*EXERCISE*
Every record, down to the last line, must be given again exactly.

*RECORDS SHOWN*
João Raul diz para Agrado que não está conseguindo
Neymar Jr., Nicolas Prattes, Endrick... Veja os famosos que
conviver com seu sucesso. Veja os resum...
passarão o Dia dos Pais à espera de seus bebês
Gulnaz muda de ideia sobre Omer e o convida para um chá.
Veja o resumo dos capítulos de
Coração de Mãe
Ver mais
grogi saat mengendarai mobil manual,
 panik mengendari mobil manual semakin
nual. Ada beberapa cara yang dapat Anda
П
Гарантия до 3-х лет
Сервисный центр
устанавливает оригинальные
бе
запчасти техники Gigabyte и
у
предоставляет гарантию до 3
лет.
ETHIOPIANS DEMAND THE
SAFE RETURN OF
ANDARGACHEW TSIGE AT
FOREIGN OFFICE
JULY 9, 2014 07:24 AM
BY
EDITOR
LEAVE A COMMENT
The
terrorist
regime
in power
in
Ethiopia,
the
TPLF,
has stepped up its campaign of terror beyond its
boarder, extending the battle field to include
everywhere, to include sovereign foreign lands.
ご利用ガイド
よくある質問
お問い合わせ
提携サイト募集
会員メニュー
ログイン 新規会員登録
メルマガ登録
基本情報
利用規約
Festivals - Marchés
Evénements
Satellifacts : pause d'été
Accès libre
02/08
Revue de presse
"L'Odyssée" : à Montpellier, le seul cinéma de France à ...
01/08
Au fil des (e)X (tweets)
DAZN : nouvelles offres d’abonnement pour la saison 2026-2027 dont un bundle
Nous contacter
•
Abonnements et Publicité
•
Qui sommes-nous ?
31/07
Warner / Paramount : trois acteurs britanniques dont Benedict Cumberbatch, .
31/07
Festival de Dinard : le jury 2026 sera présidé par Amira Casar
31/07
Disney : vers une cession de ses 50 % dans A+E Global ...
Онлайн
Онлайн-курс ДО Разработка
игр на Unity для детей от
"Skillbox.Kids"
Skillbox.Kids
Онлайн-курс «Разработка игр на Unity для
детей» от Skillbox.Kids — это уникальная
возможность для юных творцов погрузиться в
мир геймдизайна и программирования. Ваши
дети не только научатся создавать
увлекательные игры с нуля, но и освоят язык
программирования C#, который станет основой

*RESPONSE*
João Raul diz para Agrado que não está conseguindo
Neymar Jr., Nicolas Prattes, Endrick... Veja os famosos que
conviver com seu sucesso. Veja os resum...
passarão o Dia dos Pais à espera de seus bebês
Gulnaz muda de ideia sobre Omer e o convida para um chá.
Veja o resumo dos capítulos de
Coração de Mãe
Ver mais
grogi saat mengendarai mobil manual,
 panik mengendari mobil manual semakin
nual. Ada beberapa cara yang dapat Anda
П
Гарантия до 3-х лет
Сервисный центр
устанавливает оригинальные
бе
запчасти техники Gigabyte и
у
предоставляет гарантию до 3
лет.
ETHIOPIANS DEMAND THE
SAFE RETURN OF
ANDARGACHEW TSIGE AT
FOREIGN OFFICE
JULY 9, 2014 07:24 AM
BY
EDITOR
LEAVE A COMMENT
The
terrorist
regime
in power
in
Ethiopia,
the
TPLF,
has stepped up its campaign of terror beyond its
boarder, extending the battle field to include
everywhere, to include sovereign foreign lands.
ご利用ガイド
よくある質問
お問い合わせ
提携サイト募集
会員メニュー
ログイン 新規会員登録
メルマガ登録
基本情報
利用規約
Festivals - Marchés
Evénements
Satellifacts : pause d'été
Accès libre
02/08
Revue de presse
"L'Odyssée" : à Montpellier, le seul cinéma de France à ...
01/08
Au fil des (e)X (tweets)
DAZN : nouvelles offres d’abonnement pour la saison 2026-2027 dont un bundle
Nous contacter
•
Abonnements et Publicité
•
Qui sommes-nous ?
31/07
Warner / Paramount : trois acteurs britanniques dont Benedict Cumberbatch, .
31/07
Festival de Dinard : le jury 2026 sera présidé par Amira Casar
31/07
Disney : vers une cession de ses 50 % dans A+E Global ...
Онлайн
Онлайн-курс ДО Разработка
игр на Unity для детей от
"Skillbox.Kids"
Skillbox.Kids
Онлайн-курс «Разработка игр на Unity для
детей» от Skillbox.Kids — это уникальная
возможность для юных творцов погрузиться в
мир геймдизайна и программирования. Ваши
дети не только научатся создавать
увлекательные игры с нуля, но и освоят язык
программирования C#, который станет основой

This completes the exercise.